First we need to consider the figures regarding the correlation between Zika and microcephaly. According to the latest epidemiological report, there were 4,180 cases of suspected malformation in Brazil during the second half of 2015, 3,448 of which are still being examined.
Only 732 cases have been fully investigated. Of those, 462 microcephaly diagnoses have been rejected and 270 confirmed (a significant increase from the annual average of 150). The presence of the Zika virus specifically was detected in just six of these 270 cases, though it’s important to note that the infection occurs months before the malformation can be diagnosed in babies.
The difficulty is that there is no quick test to confirm the presence of Zika in the body. What’s more, microcephaly can also be caused by other infections and genetic conditions.
To make this arduous situation even more complicated, each state government is using different criteria to diagnose microcephaly, an unbelievable coordination failure at the highest level of the Health Ministry. None of this should justify ignoring the clear link between the surge in microcephaly and the Zika virus. The priority now is to fight the Aedes aegypti mosquitoes that carry it.
It’s important to remember that this particular mosquito’s population was under control in the past. We’ve lost that control. Before this Zika plague, the Aedes aegypti mosquito was already spreading dengue, leading to an explosion in the number of Brazilian cases — 1.6 million last year, which led to 863 deaths.

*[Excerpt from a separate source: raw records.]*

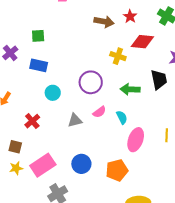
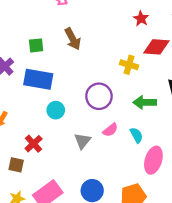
brown arrow: (104, 22) -> (73, 39), moved, turned 54
blue rectangle: (39, 65) -> (38, 79), size x1.4
gray triangle: (75, 120) -> (83, 141), turned -35
brown square: (15, 147) -> (16, 165), moved

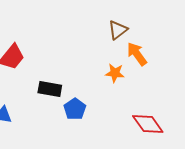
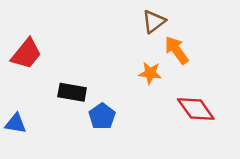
red diamond: (148, 124) -> (196, 109), moved

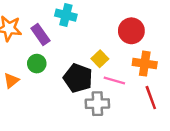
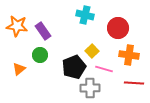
cyan cross: (66, 15) -> (85, 15), moved
black pentagon: (78, 78) -> (74, 67), turned 30
red line: (151, 98) -> (134, 83), turned -66

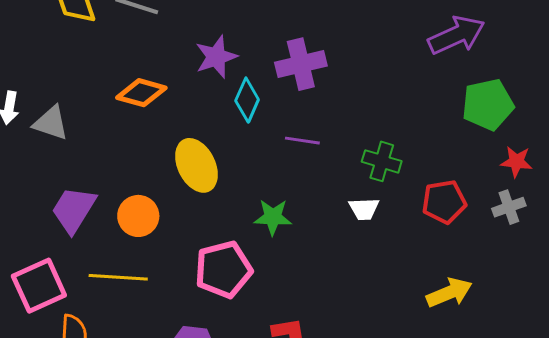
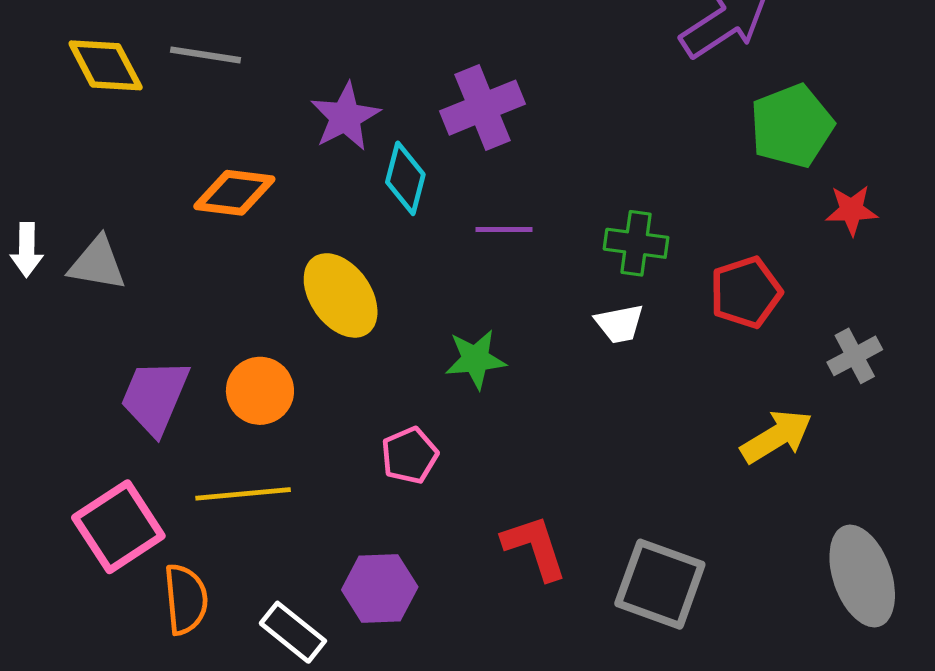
gray cross: (509, 207) -> (855, 356), moved
pink pentagon: (223, 270) -> (410, 455), size x0.6

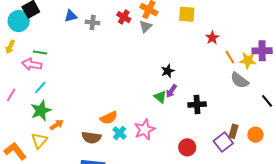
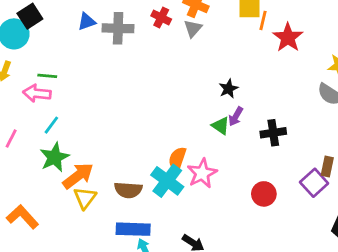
gray cross: (93, 22) -> (118, 28), size x1.5
red star: (212, 38) -> (288, 37), size x1.5
orange line: (230, 57) -> (263, 20), moved, turned 48
orange semicircle: (109, 118) -> (177, 159), moved, turned 138
orange arrow: (57, 125) -> (78, 176), size x1.6
cyan cross: (119, 133) -> (167, 181), size x1.6
yellow triangle: (39, 140) -> (85, 198), moved

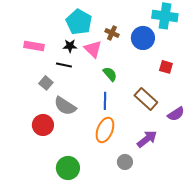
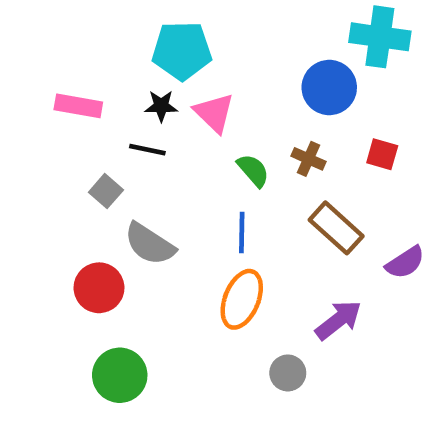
cyan pentagon: (79, 22) -> (182, 51), turned -30
brown cross: (112, 33) -> (308, 159), moved
green circle: (68, 168) -> (120, 375), moved

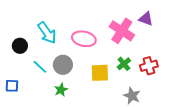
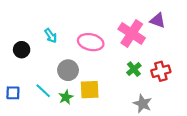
cyan arrow: (47, 33) -> (51, 36), size x0.6
cyan line: (40, 67) -> (43, 91), moved
yellow square: (100, 73) -> (90, 90), moved

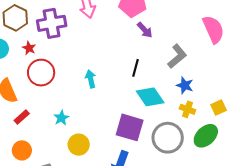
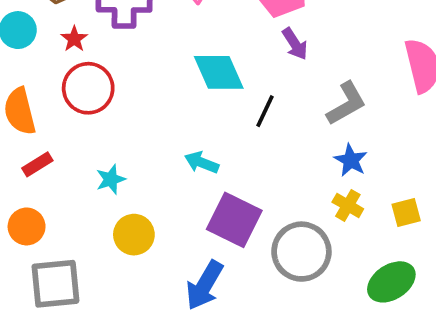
cyan arrow: (91, 79) -> (202, 163), moved, turned -66
cyan diamond: (150, 97) -> (219, 72), moved
green ellipse: (206, 136) -> (391, 282), moved

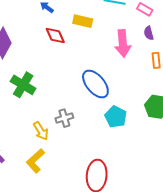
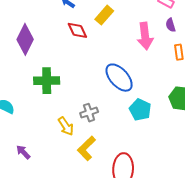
yellow rectangle: (83, 21) -> (104, 15), turned -60
green cross: (23, 85) -> (47, 81), turned -30
yellow L-shape: (35, 161) -> (86, 148), moved

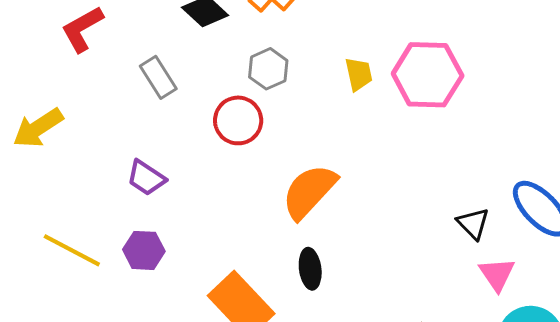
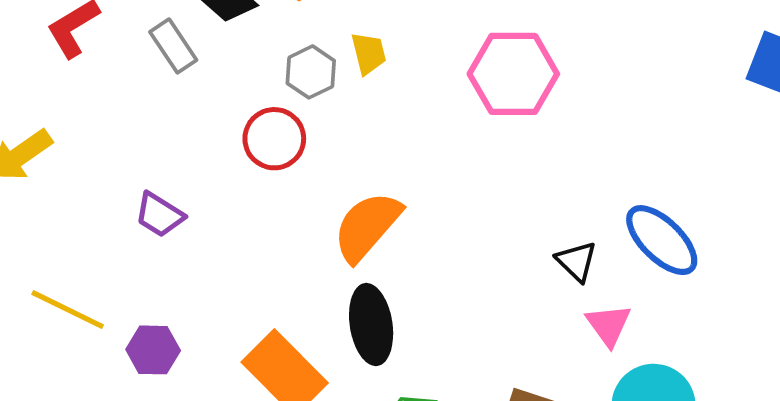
yellow trapezoid: (359, 74) -> (369, 53), moved
gray rectangle: (158, 77) -> (173, 46), moved
purple hexagon: (144, 250) -> (153, 350), moved
black ellipse: (310, 269) -> (371, 325), size x1.5

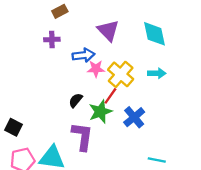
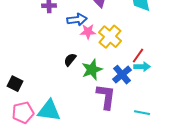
cyan arrow: (157, 73) -> (142, 67), moved
red line: (110, 96) -> (138, 56), moved
purple L-shape: (82, 136) -> (106, 97), moved

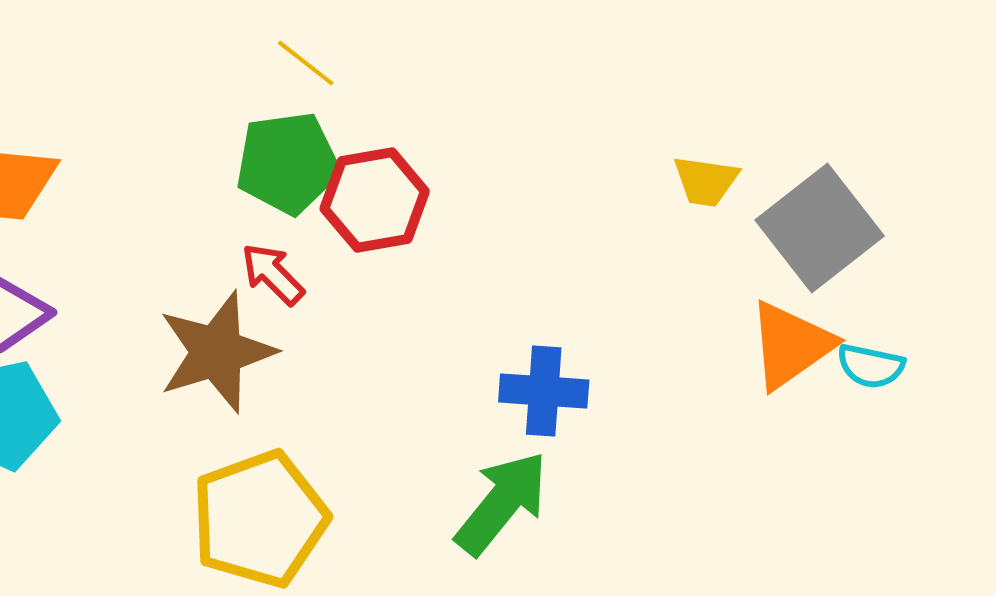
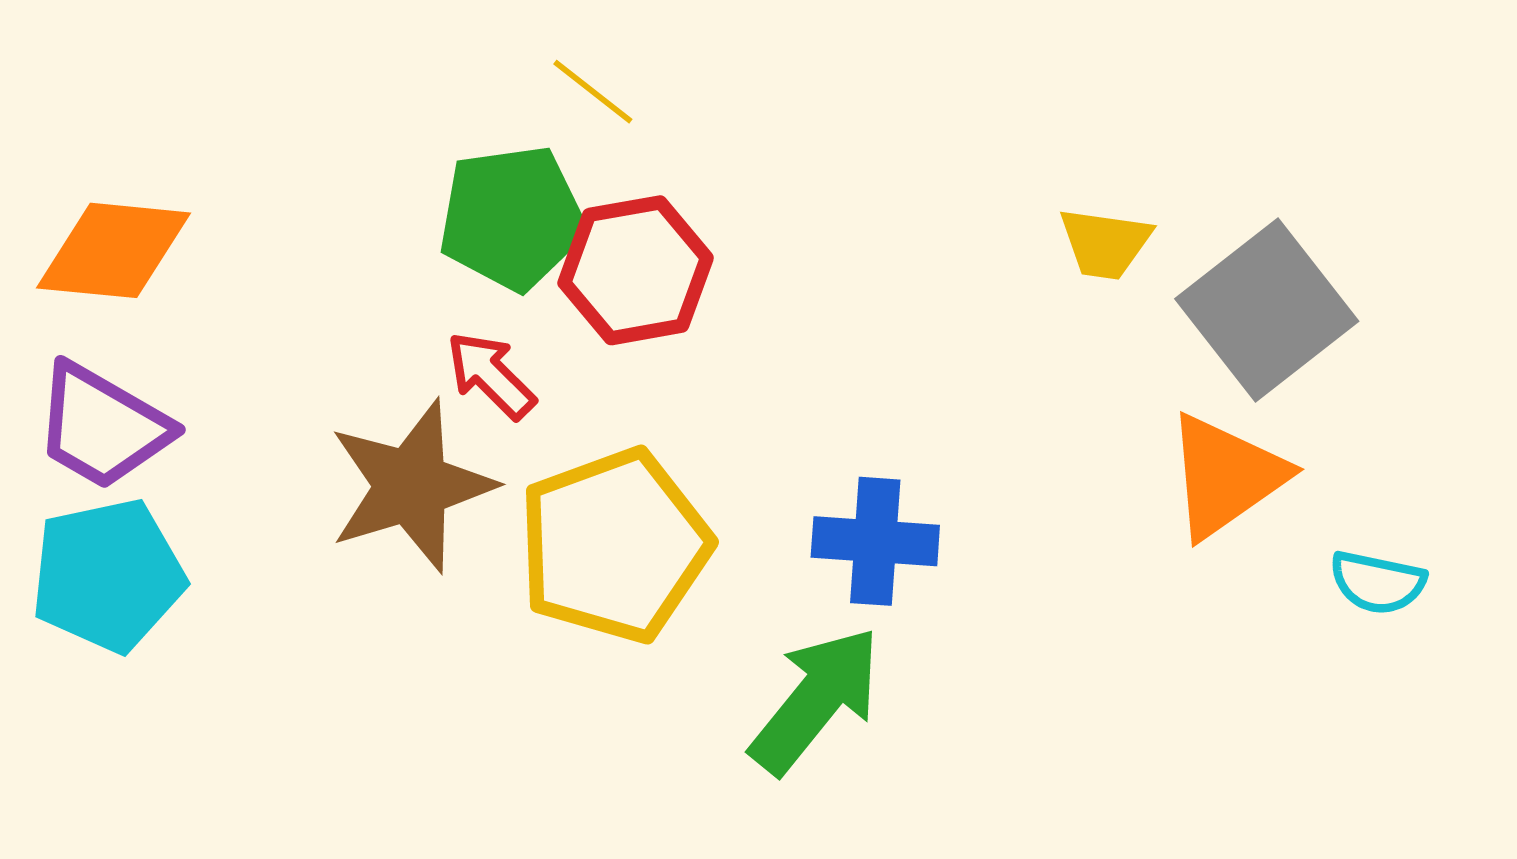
yellow line: (306, 63) -> (593, 92), moved
cyan semicircle: (871, 366) -> (1377, 582), moved
yellow pentagon: (260, 519) -> (614, 546), moved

A long-lasting solution is to bring public sanitation to the whole country. By solving the decade-old issue of safe water storage and garbage disposal and recycling, we could eliminate the places where the larvae reproduce. But at the current pace, the investments and the amount of work required indicate this could take another four decades. This leaves us with the option of returning to anti-mosquito “battalions,” a method created in 1903 by Brazilian scientist Oswaldo Cruz.
Faced with the political and budgetary powerlessness in which she placed her government, all President Dilma Rousseff could manage was to delegate to the army the obligation of rallying the country against a known enemy that was defeated more than a century ago.
Given the extent of the crisis, it’s too little. Rousseff has to commit personally to lead local authorities if we are to see the task to the end.